Habere göre Nestoros, komitenin şu anda, laboratuarlarının antropolojik analizlerle ilgili nasıl ilerleyeceğine dair 6 aylık bir planları bulunduğunu ve bu planın, komitedeki Kıbrıslı Türk ve Rum üyeler tarafından hazırlandığını belirtti.
Nestoros, şu anda antropoloji laboratuarında, 200 kişiye ait olduğu tahmin edilen kalıntılar bulunduğunu; bunlardan 150’si Rum, 50’si Kıbrıslı Türk kayıplara ait olduğunun düşünüldüğünü ve bu kalıntıların 30’unun iskelet parçası, gerisinin ise küçük kalıntılar olduğunu söyledi.
Şu ana kadar 521 kaybın kimlik tespiti yapıldığını belirten Nestoros, bunlardan 396’sının Rum, 125’inin Kıbrıslı Türk olduğunu kaydetti.
Habere göre Nestoros, “Komitede 1963-1964 ve 1974 yıllarına ait 502 Kıbrıslı Türk kayıp, kayıp yakınları tarafından bildirilen 26 yeni Kıbrıslı Türk kayıp ve 8 Kıbrıslı Türk şehit vakası bulunmaktadır” dedi.
Nestoros, Rum kayıpların kategorileriyle ilgili olarak ise” komitenin resmi listesinde bulunan bin 493 vaka, resmi liste dışında 126 vaka, 1963-1964 ve 1974 dönemine ait 43 vaka 555 şehit bulunduğu” bilgisini verdi.

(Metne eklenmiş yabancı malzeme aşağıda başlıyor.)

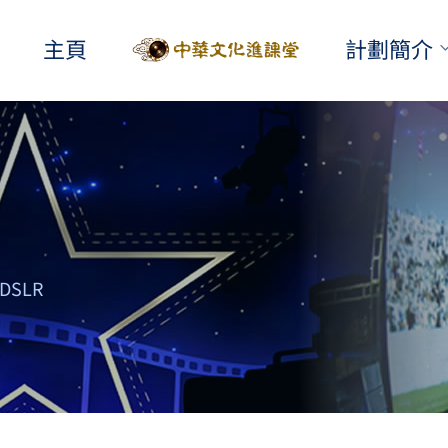
主頁
計劃簡介
DSLR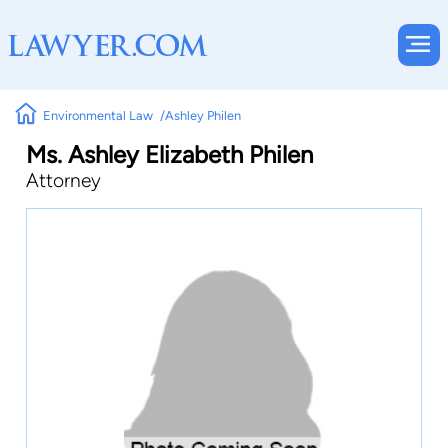
Environmental Law
Ashley Philen
Ms. Ashley Elizabeth Philen
Attorney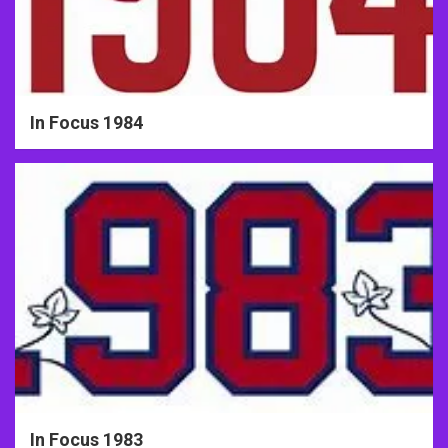
In Focus 1984
In Focus 1983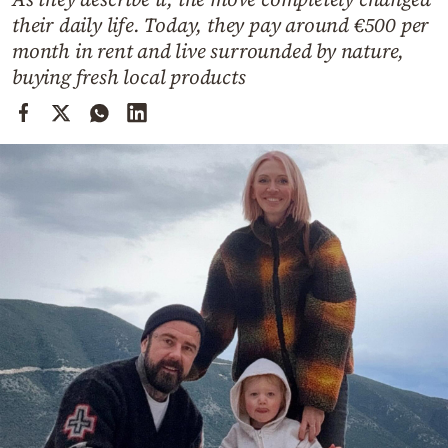
Cooking
their daily life. Today, they pay around €500 per
Weather
month in rent and live surrounded by nature,
buying fresh local products
Contact
Powered
by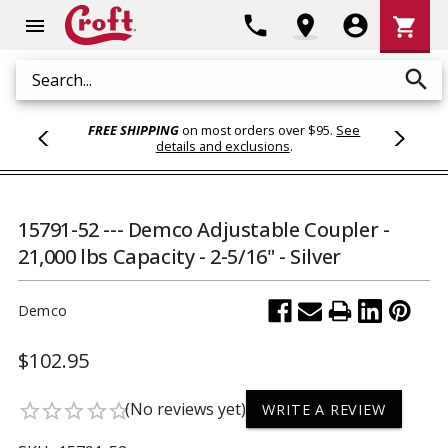
Shoppi
phone
location_on
account_circle
shopping_cart
menu
Cart
search
Search
FREE SHIPPING
on most orders over $95.
See
details and exclusions
.
15791-52 --- Demco Adjustable Coupler -
21,000 lbs Capacity - 2-5/16" - Silver
Demco
$102.95
(No reviews yet)
star_border
star_border
star_border
star_border
star_border
WRITE A REVIEW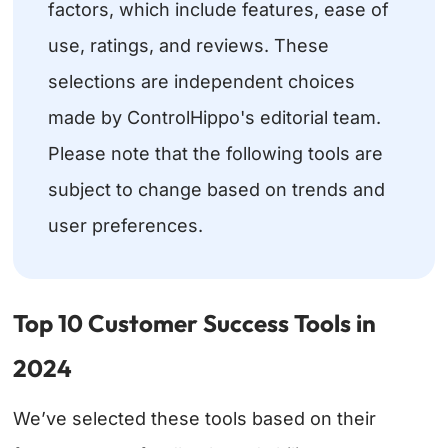
factors, which include features, ease of
use, ratings, and reviews. These
selections are independent choices
made by ControlHippo's editorial team.
Please note that the following tools are
subject to change based on trends and
user preferences.
Top 10 Customer Success Tools in
2024
We’ve selected these tools based on their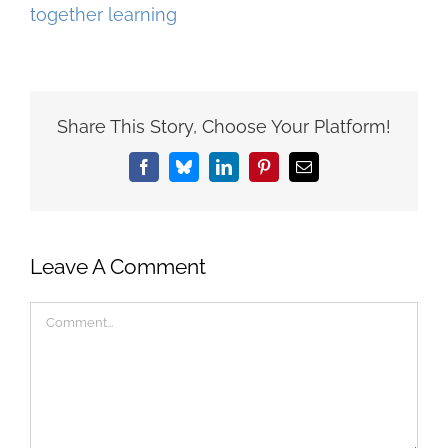
Share This Story, Choose Your Platform!
Facebook
Bluesky
LinkedIn
Pinterest
Email
Leave A Comment
Comment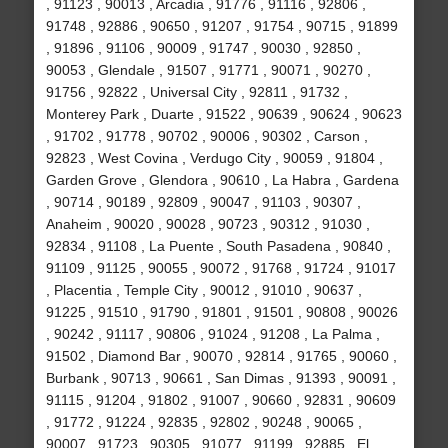
, 91123 , 90013 , Arcadia , 91776 , 91116 , 92806 ,
91748 , 92886 , 90650 , 91207 , 91754 , 90715 , 91899
, 91896 , 91106 , 90009 , 91747 , 90030 , 92850 ,
90053 , Glendale , 91507 , 91771 , 90071 , 90270 ,
91756 , 92822 , Universal City , 92811 , 91732 ,
Monterey Park , Duarte , 91522 , 90639 , 90624 , 90623
, 91702 , 91778 , 90702 , 90006 , 90302 , Carson ,
92823 , West Covina , Verdugo City , 90059 , 91804 ,
Garden Grove , Glendora , 90610 , La Habra , Gardena
, 90714 , 90189 , 92809 , 90047 , 91103 , 90307 ,
Anaheim , 90020 , 90028 , 90723 , 90312 , 91030 ,
92834 , 91108 , La Puente , South Pasadena , 90840 ,
91109 , 91125 , 90055 , 90072 , 91768 , 91724 , 91017
, Placentia , Temple City , 90012 , 91010 , 90637 ,
91225 , 91510 , 91790 , 91801 , 91501 , 90808 , 90026
, 90242 , 91117 , 90806 , 91024 , 91208 , La Palma ,
91502 , Diamond Bar , 90070 , 92814 , 91765 , 90060 ,
Burbank , 90713 , 90661 , San Dimas , 91393 , 90091 ,
91115 , 91204 , 91802 , 91007 , 90660 , 92831 , 90609
, 91772 , 91224 , 92835 , 92802 , 90248 , 90065 ,
90007 , 91723 , 90305 , 91077 , 91199 , 92885 , El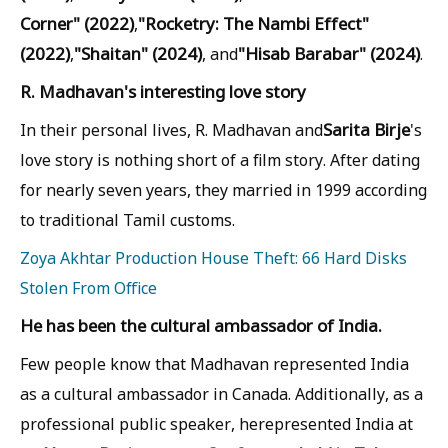
Corner" (2022)
"Rocketry: The Nambi Effect"
,
(2022)
"Shaitan" (2024)
"Hisab Barabar" (2024)
,
, and
.
R. Madhavan's interesting love story
Sarita Birje
In their personal lives, R. Madhavan and
's
love story is nothing short of a film story. After dating
for nearly seven years, they married in 1999 according
to traditional Tamil customs.
Zoya Akhtar Production House Theft: 66 Hard Disks
Stolen From Office
He has been the cultural ambassador of India.
Few people know that Madhavan represented India
as a cultural ambassador in Canada. Additionally, as a
professional public speaker, herepresented India at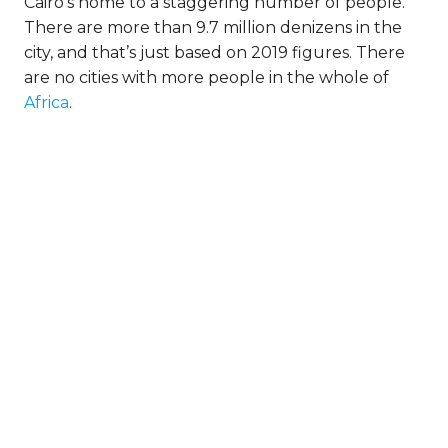
Cairo’s home to a staggering number of people.
There are more than 9.7 million denizens in the
city, and that’s just based on 2019 figures. There
are no cities with more people in the whole of
Africa
.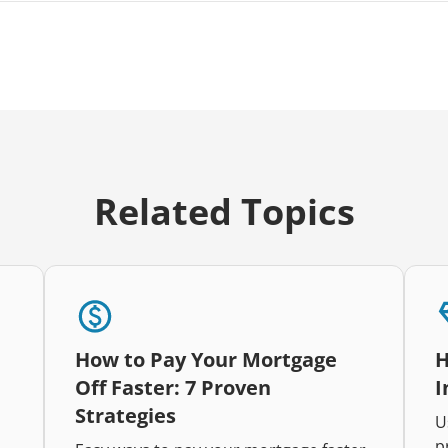
Related Topics
How to Pay Your Mortgage
H
Off Faster: 7 Proven
I
Strategies
U
p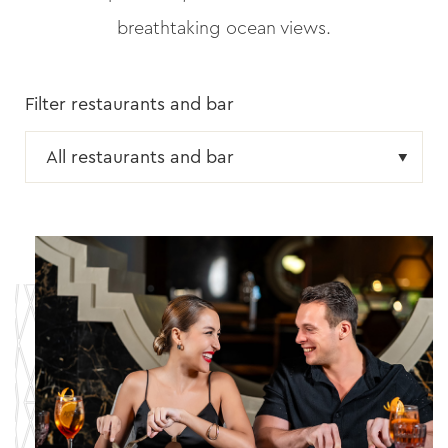
breathtaking ocean views.
Filter restaurants and bar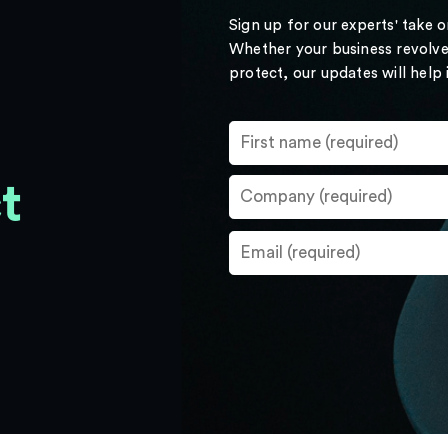
Sign up for our experts' take 
Whether your business revolve
protect, our updates will help
t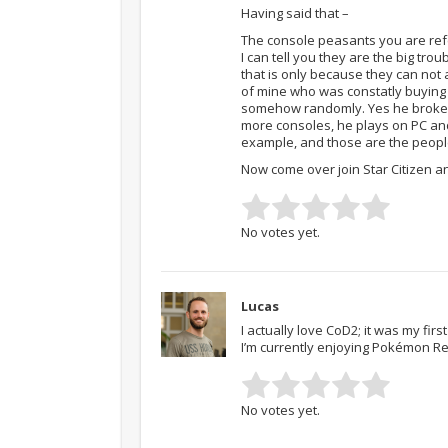
Having said that –
The console peasants you are ref
I can tell you they are the big tro
that is only because they can not a
of mine who was constatly buying P
somehow randomly. Yes he broke 10
more consoles, he plays on PC and
example, and those are the peopl
Now come over join Star Citizen an
No votes yet.
Lucas
I actually love CoD2; it was my fi
I’m currently enjoying Pokémon R
No votes yet.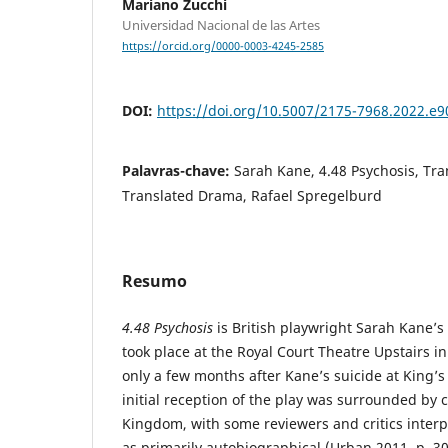
Mariano Zucchi
Universidad Nacional de las Artes
https://orcid.org/0000-0003-4245-2585
DOI:
https://doi.org/10.5007/2175-7968.2022.e
Palavras-chave:
Sarah Kane, 4.48 Psychosis, Tran
Translated Drama, Rafael Spregelburd
Resumo
4.48 Psychosis
is British playwright Sarah Kane’s 
took place at the Royal Court Theatre Upstairs i
only a few months after Kane’s suicide at King’s
initial reception of the play was surrounded by 
Kingdom, with some reviewers and critics interpr
as primarily autobiographical (Urban 2011, p. 3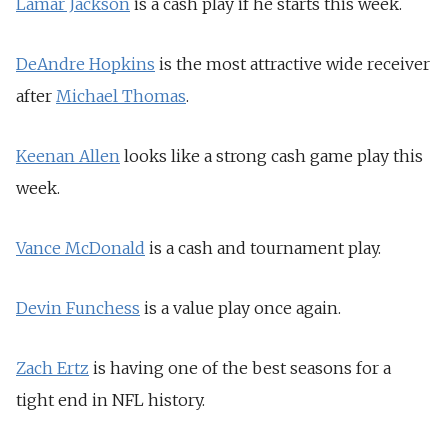
Lamar Jackson
is a cash play if he starts this week.
DeAndre Hopkins
is the most attractive wide receiver
after
Michael Thomas
.
Keenan Allen
looks like a strong cash game play this
week.
Vance McDonald
is a cash and tournament play.
Devin Funchess
is a value play once again.
Zach Ertz
is having one of the best seasons for a
tight end in NFL history.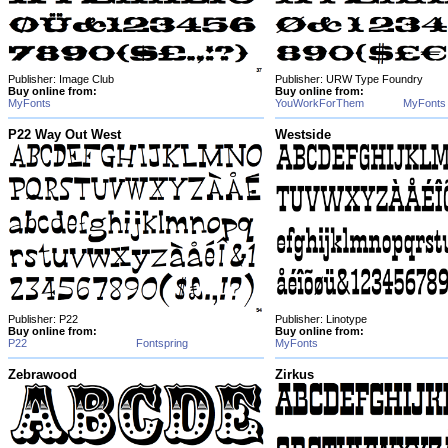
Publisher: Image Club
Publisher: URW Type Foundry
Buy online from:
Buy online from:
MyFonts
YouWorkForThem
MyFonts
P22 Way Out West
Westside
Publisher: P22
Publisher: Linotype
Buy online from:
Buy online from:
P22
Fontspring
MyFonts
Zebrawood
Zirkus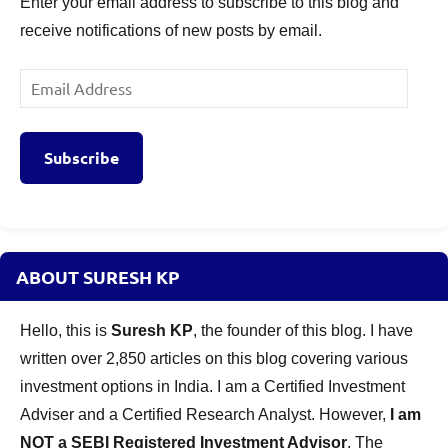
Enter your email address to subscribe to this blog and
receive notifications of new posts by email.
Email
Address
Subscribe
ABOUT SURESH KP
Hello, this is
Suresh KP
, the founder of this blog. I have
written over 2,850 articles on this blog covering various
investment options in India. I am a Certified Investment
Adviser and a Certified Research Analyst. However,
I am
NOT a SEBI Registered Investment Advisor
. The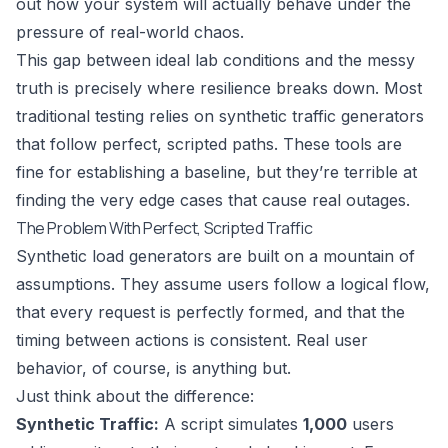
out how your system will actually behave under the
pressure of real-world chaos.
This gap between ideal lab conditions and the messy
truth is precisely where resilience breaks down. Most
traditional testing relies on synthetic traffic generators
that follow perfect, scripted paths. These tools are
fine for establishing a baseline, but they’re terrible at
finding the very edge cases that cause real outages.
The Problem With Perfect, Scripted Traffic
Synthetic load generators are built on a mountain of
assumptions. They assume users follow a logical flow,
that every request is perfectly formed, and that the
timing between actions is consistent. Real user
behavior, of course, is anything but.
Just think about the difference:
Synthetic Traffic:
A script simulates
1,000
users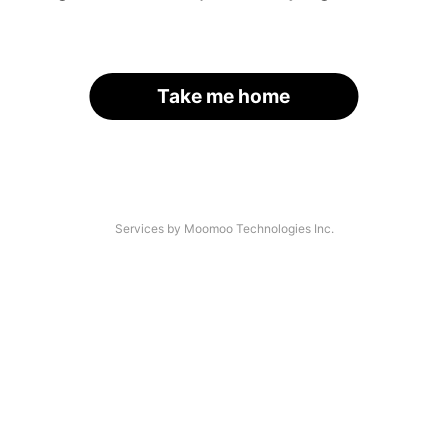
Take me home
Services by Moomoo Technologies Inc.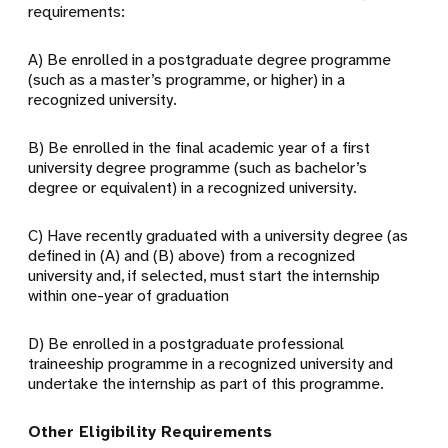
requirements:
A) Be enrolled in a postgraduate degree programme
(such as a master’s programme, or higher) in a
recognized university.
B) Be enrolled in the final academic year of a first
university degree programme (such as bachelor’s
degree or equivalent) in a recognized university.
C) Have recently graduated with a university degree (as
defined in (A) and (B) above) from a recognized
university and, if selected, must start the internship
within one-year of graduation
D) Be enrolled in a postgraduate professional
traineeship programme in a recognized university and
undertake the internship as part of this programme.
Other Eligibility Requirements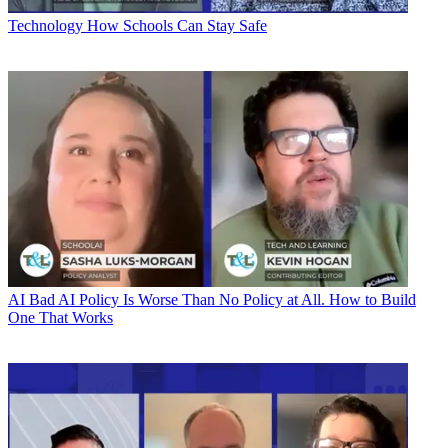
Technology
How Schools Can Stay Safe
AI
Bad AI Policy Is Worse Than No Policy at All. How to Build
One That Works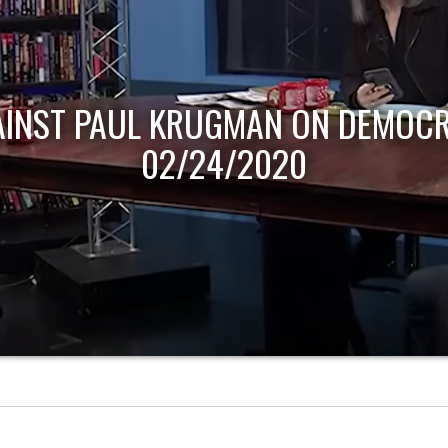
AINST PAUL KRUGMAN ON DEMOCR
02/24/2020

Kayıp listesine dahil edilmeyenler…
Şu ana kadar 885 bölgede kazı yaptıklarını ve bunlardan 283’ünde kayıp kalıntıları tespit ettiklerini kaydeden Nestoros, arkeologların değerlendirmelerine göre, yapılan kazılarda bin 90 kişiye ait olduğu tahmin edilen kalıntılar bulunduğunu ve bunlardan 138’inin, kayıplar listesine dahil edilmediğini söyledi.
Nestoros, eskiden kayıplarla ilgili daha çok kişinin bilgi verdiğini, ancak son zamanlarda, gerek suçlanma korkusu, gerekse bu konuya çok fazla ilgi gösterilmemesi nedeniyle bilgi veren kişilerin azaldığını ifade etti.

“Problemin ana kaynağı Türk askeri”
Kayıp Şahıslar Komitesi’nin ana finansörlerinden birinin “Kıbrıs Cumhuriyeti” olduğunu kaydeden Nestoros, son zamanlarda Kuveyt’ten ve bazı diğer kaynaklardan komiteye para aktarıldığını belirtti.
Komitenin Kıbrıslı Türk üyesi Gülden Plümer Küçük ve BM Temsilcili Paul Henry Arny ile çok iyi ilişkiler içerisinde olduklarına da işaret eden Nestoros, problemlerin ana kaynağının, komitenin tüm bölgelere erişimine izin vermeyen Türk askeri olduğunu öne sürdü.
Nestoros, bu noktada bir örnek de vererek, Paşaköy kökenli Rum kayıplarla ilgili Türk tarafının bilgi vermemesi nedeniyle büyük bir öfke olduğunu iddia etti.
Askeri bölgelerde gömülü bulunan Kıbrıslı Türklerin de bulunduğunu belirten Nestoros, kapalı bölge Maraş ile ara bölgede de gömülü Kıbrıslı Türk kayıplar bulunduğunu kaydetti.
Habere göre Nestoros, komitenin kazı çalışmalarında 2011 yılında yüzde 32, 2012 yılında yüzde 24, 2013 yılında da yüzde 17 oranında başarı sağlandığını söyledi.